WHAT YOU NEED TO DO
Find the line with "Do you support rsync?" and the line with "Do you support phar (PHP Archive) files?" in the entries below; output exactly those two lines, every line between them, and no others.

[Stored data entries]
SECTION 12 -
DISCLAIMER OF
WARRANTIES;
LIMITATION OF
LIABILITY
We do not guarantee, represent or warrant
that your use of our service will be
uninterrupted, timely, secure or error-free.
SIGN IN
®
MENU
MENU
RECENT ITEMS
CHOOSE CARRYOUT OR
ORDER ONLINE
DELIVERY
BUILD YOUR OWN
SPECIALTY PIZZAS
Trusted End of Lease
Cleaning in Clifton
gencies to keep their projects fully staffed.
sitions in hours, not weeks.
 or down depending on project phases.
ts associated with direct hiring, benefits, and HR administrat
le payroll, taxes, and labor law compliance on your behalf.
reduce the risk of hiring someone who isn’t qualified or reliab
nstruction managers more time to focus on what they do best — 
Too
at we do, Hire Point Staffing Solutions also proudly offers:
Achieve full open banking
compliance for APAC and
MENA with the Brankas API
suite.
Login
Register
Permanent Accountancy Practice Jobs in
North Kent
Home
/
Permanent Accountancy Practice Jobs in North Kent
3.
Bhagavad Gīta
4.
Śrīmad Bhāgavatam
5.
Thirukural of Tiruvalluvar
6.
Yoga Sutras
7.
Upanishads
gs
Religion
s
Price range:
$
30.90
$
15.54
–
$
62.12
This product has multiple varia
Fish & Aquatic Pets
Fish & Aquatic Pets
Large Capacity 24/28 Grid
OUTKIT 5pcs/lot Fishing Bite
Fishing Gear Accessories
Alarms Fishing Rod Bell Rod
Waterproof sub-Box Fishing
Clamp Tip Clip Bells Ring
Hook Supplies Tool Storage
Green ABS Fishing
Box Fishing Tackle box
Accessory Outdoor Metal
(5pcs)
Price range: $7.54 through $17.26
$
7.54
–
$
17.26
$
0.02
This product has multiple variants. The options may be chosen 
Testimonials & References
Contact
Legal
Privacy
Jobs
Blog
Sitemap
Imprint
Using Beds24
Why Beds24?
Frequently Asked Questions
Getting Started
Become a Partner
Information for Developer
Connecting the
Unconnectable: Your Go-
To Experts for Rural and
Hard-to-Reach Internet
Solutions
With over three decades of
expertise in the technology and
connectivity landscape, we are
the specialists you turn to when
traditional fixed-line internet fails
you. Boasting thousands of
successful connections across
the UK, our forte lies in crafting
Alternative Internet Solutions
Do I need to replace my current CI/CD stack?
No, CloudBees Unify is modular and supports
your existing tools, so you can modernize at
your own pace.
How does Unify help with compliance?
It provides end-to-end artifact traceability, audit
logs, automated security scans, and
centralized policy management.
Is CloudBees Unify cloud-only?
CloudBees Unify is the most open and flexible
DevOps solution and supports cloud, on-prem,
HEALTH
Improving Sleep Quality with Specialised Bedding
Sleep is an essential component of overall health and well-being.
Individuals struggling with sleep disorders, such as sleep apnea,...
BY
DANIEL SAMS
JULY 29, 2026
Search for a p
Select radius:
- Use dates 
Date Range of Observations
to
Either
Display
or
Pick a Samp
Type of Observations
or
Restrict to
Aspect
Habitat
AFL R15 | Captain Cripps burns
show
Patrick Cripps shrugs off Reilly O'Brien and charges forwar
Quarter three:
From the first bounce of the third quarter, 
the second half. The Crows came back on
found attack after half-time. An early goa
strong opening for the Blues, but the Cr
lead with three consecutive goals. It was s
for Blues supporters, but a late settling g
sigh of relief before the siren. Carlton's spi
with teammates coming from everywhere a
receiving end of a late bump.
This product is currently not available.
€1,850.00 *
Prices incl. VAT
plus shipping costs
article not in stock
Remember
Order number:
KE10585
* * *
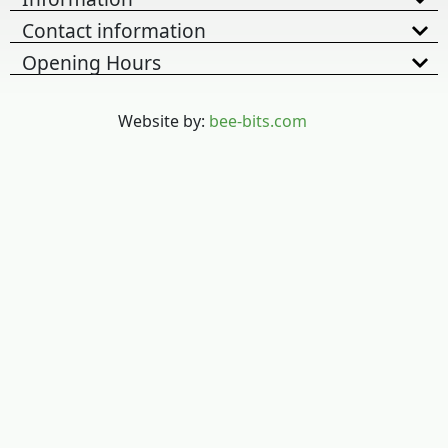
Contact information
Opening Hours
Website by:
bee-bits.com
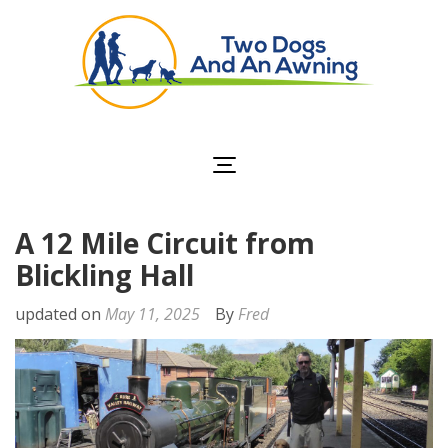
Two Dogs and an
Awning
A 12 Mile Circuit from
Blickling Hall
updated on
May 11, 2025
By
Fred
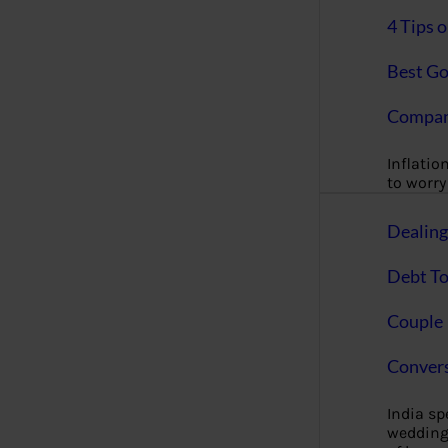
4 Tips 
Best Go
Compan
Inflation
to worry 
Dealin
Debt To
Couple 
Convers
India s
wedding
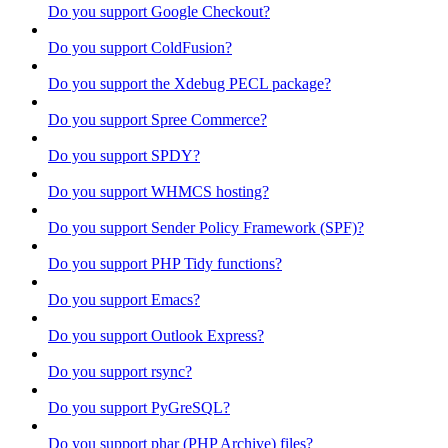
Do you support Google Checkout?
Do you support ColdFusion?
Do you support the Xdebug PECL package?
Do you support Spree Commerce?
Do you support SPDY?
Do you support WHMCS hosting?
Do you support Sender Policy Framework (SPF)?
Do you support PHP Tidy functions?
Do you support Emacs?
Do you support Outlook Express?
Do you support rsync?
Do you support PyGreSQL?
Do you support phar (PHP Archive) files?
==
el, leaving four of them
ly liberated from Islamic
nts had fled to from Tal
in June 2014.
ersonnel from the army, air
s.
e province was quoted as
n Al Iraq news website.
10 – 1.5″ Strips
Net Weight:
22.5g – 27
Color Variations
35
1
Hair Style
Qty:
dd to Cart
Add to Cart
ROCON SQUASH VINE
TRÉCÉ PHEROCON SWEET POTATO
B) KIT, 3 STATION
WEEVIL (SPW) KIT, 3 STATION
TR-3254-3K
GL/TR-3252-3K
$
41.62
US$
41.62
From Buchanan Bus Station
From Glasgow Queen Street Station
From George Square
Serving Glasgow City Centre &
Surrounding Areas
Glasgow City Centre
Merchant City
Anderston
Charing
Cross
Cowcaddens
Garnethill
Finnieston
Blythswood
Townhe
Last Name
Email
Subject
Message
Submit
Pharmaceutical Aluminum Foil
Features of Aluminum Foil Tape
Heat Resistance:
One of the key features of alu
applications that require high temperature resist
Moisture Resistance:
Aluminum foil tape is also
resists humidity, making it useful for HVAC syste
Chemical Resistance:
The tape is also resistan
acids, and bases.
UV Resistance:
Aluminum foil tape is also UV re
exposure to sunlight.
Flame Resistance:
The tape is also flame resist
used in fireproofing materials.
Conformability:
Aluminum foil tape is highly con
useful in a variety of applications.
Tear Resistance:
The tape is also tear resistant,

WRITTEN ANSWER
Do you support rsync?
Do you support PyGreSQL?
Do you support phar (PHP Archive) files?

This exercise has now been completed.